The problem with much sci-fi and fantasy is not with far-fetched ideas. Far-fetched ideas is what the genre is based on. But because the premise may be implausible, there is no reason why the world created from that premise need not make sense. Doctor Who recently has been a terrible proponent of this, take Gridlock: an episode I actually rather liked. We have a non-stop motorway, where people have been driving for twenty years to get to a destination. This could be plausible. But what is less plausible is where the food, air and water comes from, what have people been doing for entertainment, health-care, for money to pay for any of this. FUEL? None of this was touched on and therefore it just felt like a fantasy piece, written on the back of a fag-packet while Andrew Davis was stuck on the Westway.

But Doctor Who is a selection of short stories.
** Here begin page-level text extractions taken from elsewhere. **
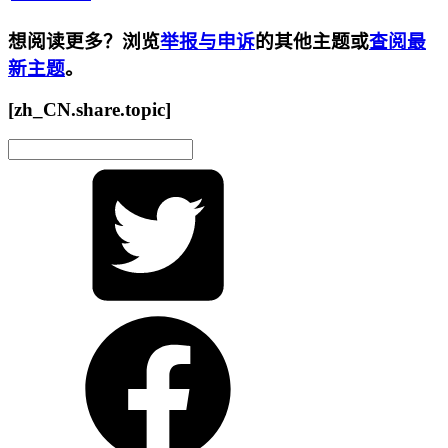
想阅读更多？浏览
举报与申诉
的其他主题或
查阅最
新主题
。
[zh_CN.share.topic]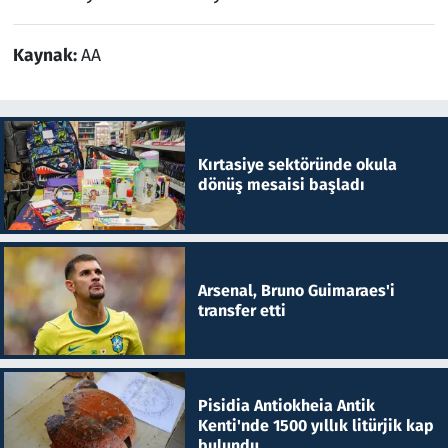
Kaynak:
AA
Kırtasiye sektöründe okula
dönüş mesaisi başladı
Arsenal, Bruno Guimaraes'i
transfer etti
Pisidia Antiokheia Antik
Kenti'nde 1500 yıllık litürjik kap
bulundu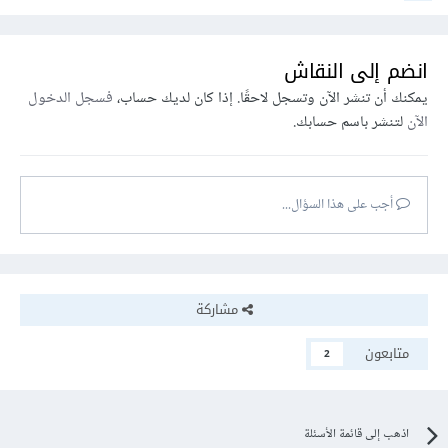
انضم إلى النقاش
يمكنك أن تنشر الآن وتسجل لاحقًا. إذا كان لديك حساب،
فسجل الدخول
الآن
لتنشر باسم حسابك.
أجب على هذا السؤال...
مشاركة
متابعون
2
اذهب إلى قائمة الأسئلة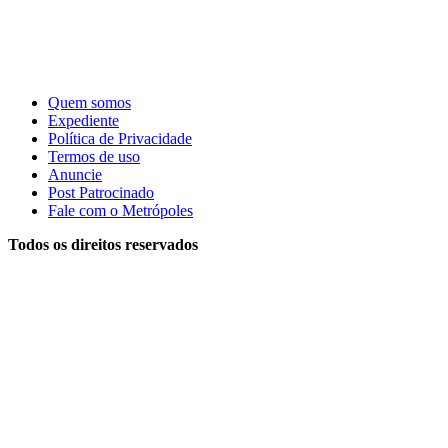
Quem somos
Expediente
Política de Privacidade
Termos de uso
Anuncie
Post Patrocinado
Fale com o Metrópoles
Todos os direitos reservados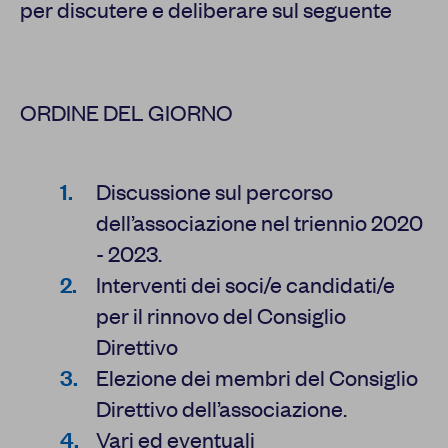
per discutere e deliberare sul seguente
ORDINE DEL GIORNO
Discussione sul percorso
dell’associazione nel triennio 2020
- 2023.
Interventi dei soci/e candidati/e
per il rinnovo del Consiglio
Direttivo
Elezione dei membri del Consiglio
Direttivo dell’associazione.
Vari ed eventuali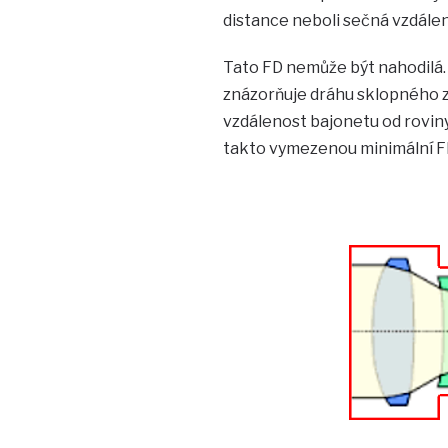
distance neboli sečná vzdálen
Tato FD nemůže být nahodilá. 
znázorňuje dráhu sklopného 
vzdálenost bajonetu od roviny
takto vymezenou minimální F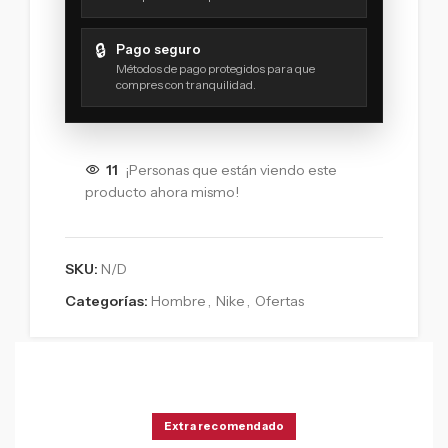
🔒
Pago seguro
Métodos de pago protegidos para que
compres con tranquilidad.
11
¡Personas que están viendo este
producto ahora mismo!
SKU:
N/D
Categorías:
Hombre
,
Nike
,
Ofertas
Extra recomendado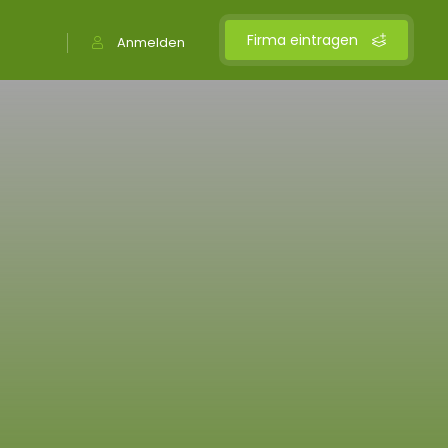
Firma eintragen
Anmelden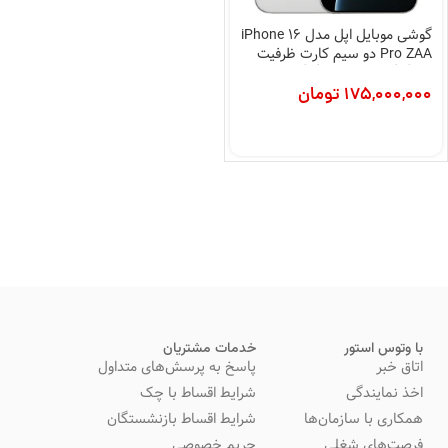
گوشی موبایل اپل مدل iPhone 16
Pro ZAA دو سیم کارت ظرفیت
512گیگابایت و رم 8گیگابایت
175,000,000
تومان
با وتوس استور
خدمات مشتریان
اتاق خبر
پاسخ به پرسش‌های متداول
اخذ نمایندگی
شرایط اقساط با چک
همکاری با سازمان‌ها
شرایط اقساط بازنشستگان
فرصت‌های شغلی
حریم خصوصی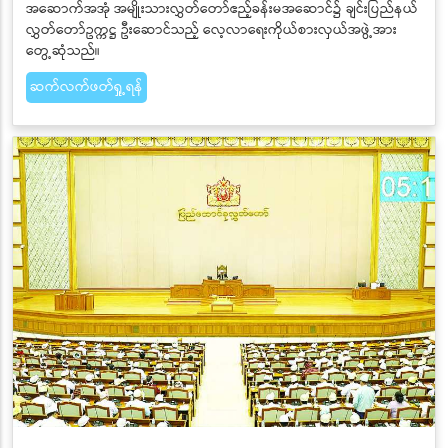
အဆောက်အအုံ အမျိုးသားလွှတ်တော်ဧည့်ခန်းမအဆောင်၌ ချင်းပြည်နယ်
လွှတ်တော်ဥက္ကဋ္ဌ ဦးဆောင်သည့် လေ့လာရေးကိုယ်စားလှယ်အဖွဲ့အား
တွေ့ဆုံသည်။
ဆက်လက်ဖတ်ရှု့ရန်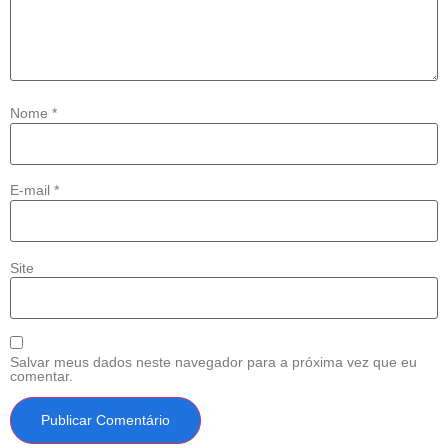
Nome
*
E-mail
*
Site
Salvar meus dados neste navegador para a próxima vez que eu
comentar.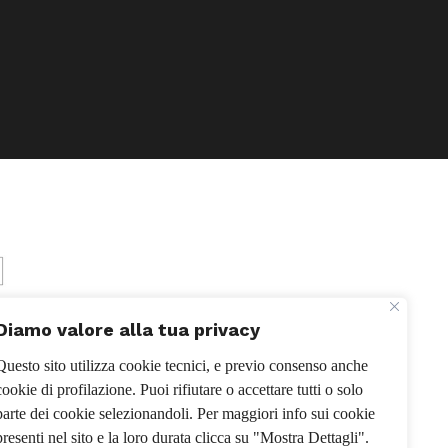
Diamo valore alla tua privacy
Questo sito utilizza cookie tecnici, e previo consenso anche
cookie di profilazione. Puoi rifiutare o accettare tutti o solo
parte dei cookie selezionandoli. Per maggiori info sui cookie
presenti nel sito e la loro durata clicca su "Mostra Dettagli".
Primeval is one big story which does (slowly) develop its premise. Said premise is that time anomalies keep popping up in the UK, letting prehistoric creature through. Home Office is trying to manage this, as deadly creatures attack, and uses an open minded scientist and a loose gang picked up in episode one to do so. During the series we have an
a) Impressive dinosaur episode
b) Giant centipede/bugs episode
c) Ruddy great crocodile episode
d) Dodo episode*…

And two more episodes which end in a whopping season finale which is both mysterious and leaves you wanting more. It really is terrific stuff and you feel remarkably short changed with your six episodes. Because the love triangle between Home Office bird, Douglas Henshall’s Prof** and his anti-heroic ex-wife actually seems tense. Indeed she is a great sort of villain (she knows stuff about the anomalies, but ain’t saying). Because the youth characters are smart and stupid in equal measure. Because rather than just sticking to dinosaurs the show thinks of new things to do. Because Hannah SClub is great and in her pants lots FOR A GOOD REASON. But mainly because this all comes together in a smartly written forty five minute episodes the equal of good US television. And yet feels remarkably British. Basically it is everything Torchwood is not (for good and bad).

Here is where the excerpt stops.